Opinión
LUCHA FINAL
Opinión

Por: Román Ibarra

@romanibarra

Para: Diario 2001

El título del presente artículo no persigue un afán dramático, o fatalista, ni pretende desanimar a nadie; no obstante, si tiene como finalidad llamar la atención de los ciudadanos en torno a la decisión que supone la escogencia de nuestro destino como nación.

Este 2018 corresponde celebrar las elecciones presidenciales, en un mar de incertidumbre, pues el gobierno con el secuestro que mantiene de todas las instituciones del Estado, puede disponer a su antojo de la fecha que más le convenga para realizarlas, aunque lo normal es que ocurrieran en el mes de diciembre, como siempre ha sido.

Hasta el presente siguen las negociaciones entre gobierno y oposición en República Dominicana para buscar salidas políticas a la crisis, y sin embargo es el gobierno quien sabotea a diario con la intención de torpedear cualquier arreglo decente, con la aviesa intención de ganar tiempo, o desmoralizar a la oposición con insultos y atropellos buscando que sea ésta quien rompa las conversaciones para luego acusarla de antidemocrática.

Pero más allá de las tropelías del gobierno, y de errores cometidos por la oposición, en medio hay una sociedad que se cae a pedazos tragada por la hiperinflación más alta y miserable del mundo.

Nuestros ciudadanos cada día tienen menos esperanzas de resolver sus problemas familiares, y personales, los cuales se agravan con la misma velocidad con la que se acelera el deterioro de las condiciones del país, sin que la mediocridad e indolencia del oficialismo hagan nada por corregir, o abrir paso para que la ayuda internacional pueda paliar nuestra crisis humanitaria de hambre y muerte.

Más del 80% de pobreza general de nuestra población habla muy mal de la calidad del gobierno que está en el poder desde hace casi dos décadas de manera ininterrumpida. 74% de repudio general en su contra, lo certifica, y sin embargo, la oposición no ha sido capaz de capitalizar semejante descrédito y por el contrario se ha venido diluyendo en la comisión de errores que la ciudadanía resiente.

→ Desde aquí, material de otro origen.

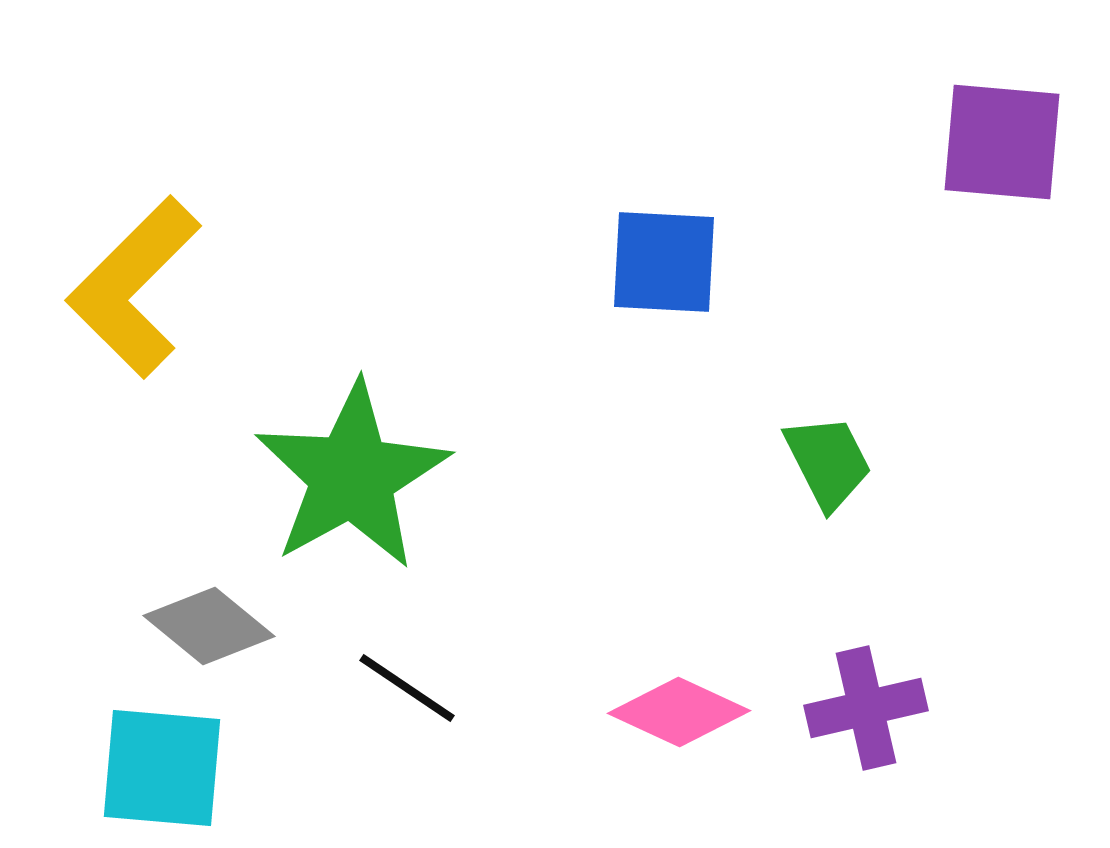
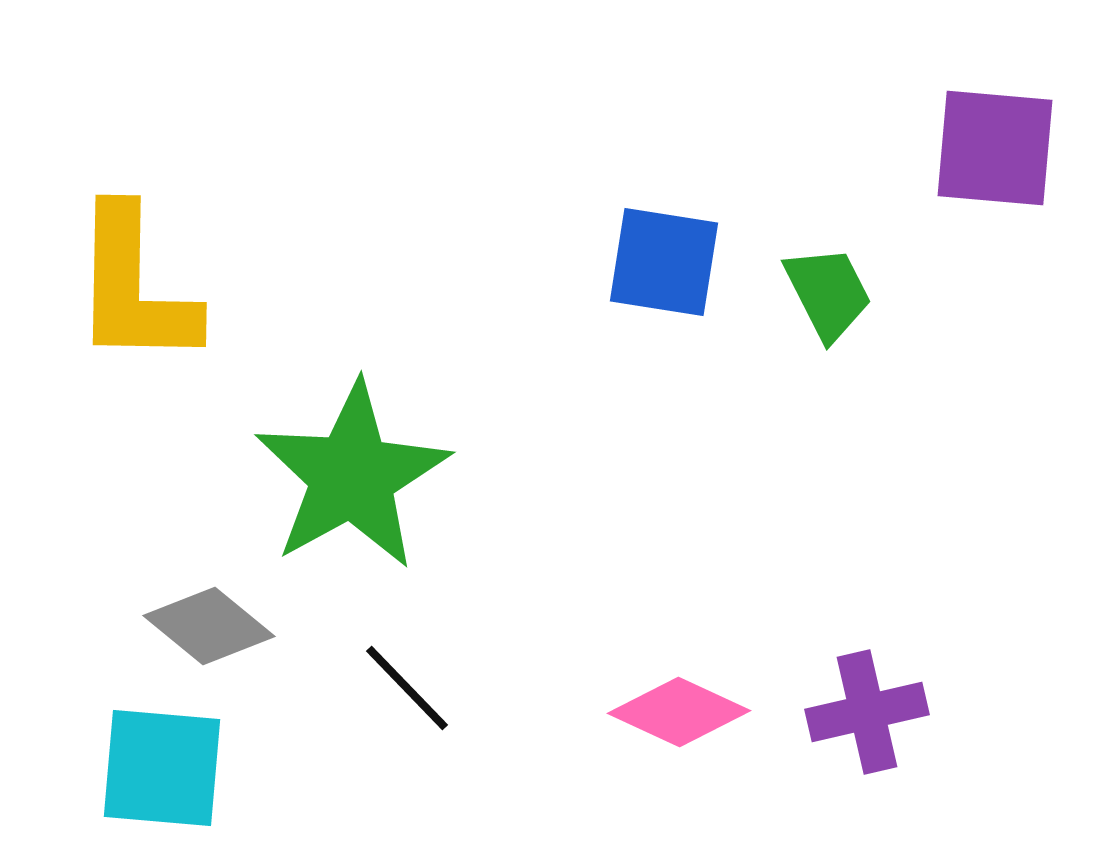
purple square: moved 7 px left, 6 px down
blue square: rotated 6 degrees clockwise
yellow L-shape: rotated 44 degrees counterclockwise
green trapezoid: moved 169 px up
black line: rotated 12 degrees clockwise
purple cross: moved 1 px right, 4 px down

Lo cierto es que los tiempos se acortan, y mientras el gobierno muy probablemente repita a Maduro como su candidato, en la oposición no termina de verse una luz clara que ilumine e indique un camino inequívoco a seguir para enfrentar el prolongado incumplimiento del gobierno y su odio muy claro contra el pueblo de Venezuela, al que ha sometido de manera permanente a la pobreza; persecución; inseguridad; miseria; hambre y muerte.

Varios partidos de la oposición, por cierto los que no participaron en las municipales, aparentemente están de acuerdo en que se celebren elecciones primarias para la selección del candidato, obviando la posibilidad de que el gobierno adelante las elecciones; su inhabilitación arbitraria por parte de la ANC chimba, y el hecho de que quienes aparecen como aspirantes en sus respectivos partidos aparecen con muy poca aceptación en las encuestas. También han aparecido de manera adelantada otras opciones de candidaturas independientes, no consideradas todavía en las mediciones de opinión.

Con esas piezas en juego el tablero de la política venezolana luce bastante confuso, y por ello nosotros en el frente de defensa de la constitución y la democracia (DECODE), aunque también de manera individual y en forma reiterada, hemos propuesto la tesis del consenso para la construcción de una candidatura de unidad nacional que evite confrontaciones inútiles que nos debiliten frente al adversario.

Seguimos insistiendo en salvar al país de las garras del comunismo con un candidato de consenso más allá de los partidos que lidere la transición en paz,  con apego a un pacto de gobernabilidad acompañado por todos. Se puede!